Wow, that has never happened to me. I can usually walk right out, lol. Maybe it’s a glitch?


----------



## gigii (Dec 9, 2021)

well its happened to me bc i wanted to leave mitzi's house and shes was like no dont leave you didnt se my full house or sum like that so just talk to them and than u can leave


----------



## Croconaw (Dec 16, 2021)

I’ve never recalled having this happen. I’d hate for a villager you hold me hostage. It might be a glitch, but eventually I’d save and quit. You’ll just wake up in your house.


----------



## Mr_Keroppi (Dec 17, 2021)

Have you spoken to them? I think you have too,


----------



## gigii (Dec 17, 2021)

Mr_Keroppi said:


> Have you spoken to them?

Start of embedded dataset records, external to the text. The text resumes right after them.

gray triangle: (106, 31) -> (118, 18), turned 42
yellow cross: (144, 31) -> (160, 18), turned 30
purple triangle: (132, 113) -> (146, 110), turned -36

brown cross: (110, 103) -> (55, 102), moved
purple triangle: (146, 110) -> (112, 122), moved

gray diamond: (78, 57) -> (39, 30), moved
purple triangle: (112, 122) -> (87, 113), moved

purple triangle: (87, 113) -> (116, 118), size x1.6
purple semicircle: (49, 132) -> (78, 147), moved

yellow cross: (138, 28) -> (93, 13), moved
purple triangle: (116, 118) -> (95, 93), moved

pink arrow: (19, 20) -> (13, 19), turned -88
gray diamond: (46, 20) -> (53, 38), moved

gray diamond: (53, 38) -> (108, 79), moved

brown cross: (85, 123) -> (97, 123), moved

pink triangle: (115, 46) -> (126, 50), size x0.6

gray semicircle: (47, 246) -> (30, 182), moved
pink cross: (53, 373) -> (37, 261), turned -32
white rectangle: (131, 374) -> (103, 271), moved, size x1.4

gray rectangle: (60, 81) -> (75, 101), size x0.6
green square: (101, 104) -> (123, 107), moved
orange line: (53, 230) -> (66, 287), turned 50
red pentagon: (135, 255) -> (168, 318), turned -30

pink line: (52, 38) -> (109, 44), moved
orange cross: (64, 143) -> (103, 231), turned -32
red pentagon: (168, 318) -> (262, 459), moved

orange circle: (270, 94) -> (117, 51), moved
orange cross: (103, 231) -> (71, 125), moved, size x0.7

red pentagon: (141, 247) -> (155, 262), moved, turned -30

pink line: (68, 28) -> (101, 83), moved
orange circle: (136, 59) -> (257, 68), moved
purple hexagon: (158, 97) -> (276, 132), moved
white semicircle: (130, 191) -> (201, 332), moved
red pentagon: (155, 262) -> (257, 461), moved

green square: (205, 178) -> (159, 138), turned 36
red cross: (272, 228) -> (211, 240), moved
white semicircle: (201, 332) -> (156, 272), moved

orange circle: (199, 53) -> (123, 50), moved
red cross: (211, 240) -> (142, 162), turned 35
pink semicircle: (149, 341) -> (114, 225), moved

I think you have too,


i love ur pfp


----------



## Mr_Keroppi (Dec 17, 2021)

gigibeqr said:


> i love ur pfp


Thank you!! Keroppi gotta stay in trends with the seasons


----------



## Mommahusky (Jul 4, 2022)

I’ve just visited Marshall and he wouldn’t let me leave, kept asking why I was going. Even asked to be rescued but you need to be outside apparently. Had to close it down.


----------



## michito (Jul 6, 2022)

You have to talk to them for a few times, and when they ask you if you want to buy some of their furniture that's when you can leave!
I think you don't have to necessarily buy anything from them, just their proposal is fine ^^


----------